Deleuze admiraba los escritores que lograban hacer balbucear a la lengua, aquellos que hacían de la literatura el espacio de una expresividad del lenguaje que nada tenía que ver con las aventuras del significado y el significante, sino más bien con aquella otra de la resistencia en el lenguaje, resistencia que se desdibuja sobre el grito, el gemido, la risa. Es seguramente a través de Levi que Deleuze articula esta concepción de la literatura, la literatura debe hablar por los que no pueden hablar, pero ese hablar no significa decir lo que no pueden decir, sino simplemente prestar la voz para lo que no puede comunicarse. Moyano relee el caso de Hurbinek, a través de Levi, como boninada. Broma última, resto último de un gesto de voz, ni animal ni humana, inhumana. La voz inhumana que es gesto absoluto. La política de Bonino, como señala Moyano, radica en su raíz cómica, aquella que trastoca destino por libertad, rompe así el anudamiento política-tragedia. Lo necesario se trastoca en contingente, la risa libera.

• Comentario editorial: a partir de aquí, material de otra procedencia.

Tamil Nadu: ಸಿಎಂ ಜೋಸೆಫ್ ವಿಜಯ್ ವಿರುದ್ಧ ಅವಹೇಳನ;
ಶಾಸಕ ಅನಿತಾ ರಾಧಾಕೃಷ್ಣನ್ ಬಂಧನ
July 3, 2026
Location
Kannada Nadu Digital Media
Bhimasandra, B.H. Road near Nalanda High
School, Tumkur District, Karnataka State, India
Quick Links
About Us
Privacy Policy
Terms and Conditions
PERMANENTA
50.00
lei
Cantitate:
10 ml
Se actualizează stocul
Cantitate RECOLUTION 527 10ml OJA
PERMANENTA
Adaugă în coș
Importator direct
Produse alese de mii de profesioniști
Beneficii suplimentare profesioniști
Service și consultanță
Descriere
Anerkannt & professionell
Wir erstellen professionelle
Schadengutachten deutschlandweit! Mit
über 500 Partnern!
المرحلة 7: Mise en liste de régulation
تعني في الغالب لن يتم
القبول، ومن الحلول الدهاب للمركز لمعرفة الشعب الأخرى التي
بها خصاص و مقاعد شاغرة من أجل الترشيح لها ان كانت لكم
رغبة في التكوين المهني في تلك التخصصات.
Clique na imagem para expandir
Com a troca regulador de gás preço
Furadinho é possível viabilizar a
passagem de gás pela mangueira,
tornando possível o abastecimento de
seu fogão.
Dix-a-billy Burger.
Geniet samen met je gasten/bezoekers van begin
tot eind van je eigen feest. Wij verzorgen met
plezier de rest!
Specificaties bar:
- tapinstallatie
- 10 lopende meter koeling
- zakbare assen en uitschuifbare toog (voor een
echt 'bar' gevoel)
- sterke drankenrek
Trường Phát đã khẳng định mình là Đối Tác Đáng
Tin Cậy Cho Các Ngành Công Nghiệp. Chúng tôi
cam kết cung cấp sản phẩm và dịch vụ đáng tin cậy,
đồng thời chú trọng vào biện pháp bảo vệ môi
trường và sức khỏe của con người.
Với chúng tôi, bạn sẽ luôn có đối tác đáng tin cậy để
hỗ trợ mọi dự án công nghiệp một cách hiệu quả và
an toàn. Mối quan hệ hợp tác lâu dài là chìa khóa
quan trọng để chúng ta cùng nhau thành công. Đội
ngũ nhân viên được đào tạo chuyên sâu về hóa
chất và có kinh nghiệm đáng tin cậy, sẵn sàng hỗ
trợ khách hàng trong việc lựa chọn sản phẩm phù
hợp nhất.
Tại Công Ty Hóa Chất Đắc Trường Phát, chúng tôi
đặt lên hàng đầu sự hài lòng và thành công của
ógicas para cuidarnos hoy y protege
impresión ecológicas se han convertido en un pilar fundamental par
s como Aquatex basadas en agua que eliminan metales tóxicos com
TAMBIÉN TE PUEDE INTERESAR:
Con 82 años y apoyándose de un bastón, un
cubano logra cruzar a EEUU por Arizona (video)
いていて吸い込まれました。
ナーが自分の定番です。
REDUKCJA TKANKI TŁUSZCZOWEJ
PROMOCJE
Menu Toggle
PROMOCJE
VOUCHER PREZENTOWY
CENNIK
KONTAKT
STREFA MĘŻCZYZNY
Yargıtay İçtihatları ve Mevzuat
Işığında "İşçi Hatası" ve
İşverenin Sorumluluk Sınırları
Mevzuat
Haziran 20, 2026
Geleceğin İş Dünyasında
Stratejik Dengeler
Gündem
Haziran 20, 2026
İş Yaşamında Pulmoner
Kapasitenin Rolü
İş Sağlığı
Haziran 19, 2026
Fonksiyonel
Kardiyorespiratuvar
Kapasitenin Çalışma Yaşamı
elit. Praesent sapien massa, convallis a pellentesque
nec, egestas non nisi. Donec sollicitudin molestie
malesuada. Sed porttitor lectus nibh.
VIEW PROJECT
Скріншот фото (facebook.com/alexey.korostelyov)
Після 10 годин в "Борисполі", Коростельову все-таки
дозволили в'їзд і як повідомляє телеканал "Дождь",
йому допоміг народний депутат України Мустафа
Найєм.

La crítica del mundo sin punto de vista implica necesariamente una política de la inocencia, de la inocencia del mundo y de las palabras, de todo lo que yace, uno junto a otro. La comedia entonces es el tránsito de la palabra-cuerpo a la muerte, pero donde la muerte se burla del destino, se convierte en pura contingencia, la libertad de una caída.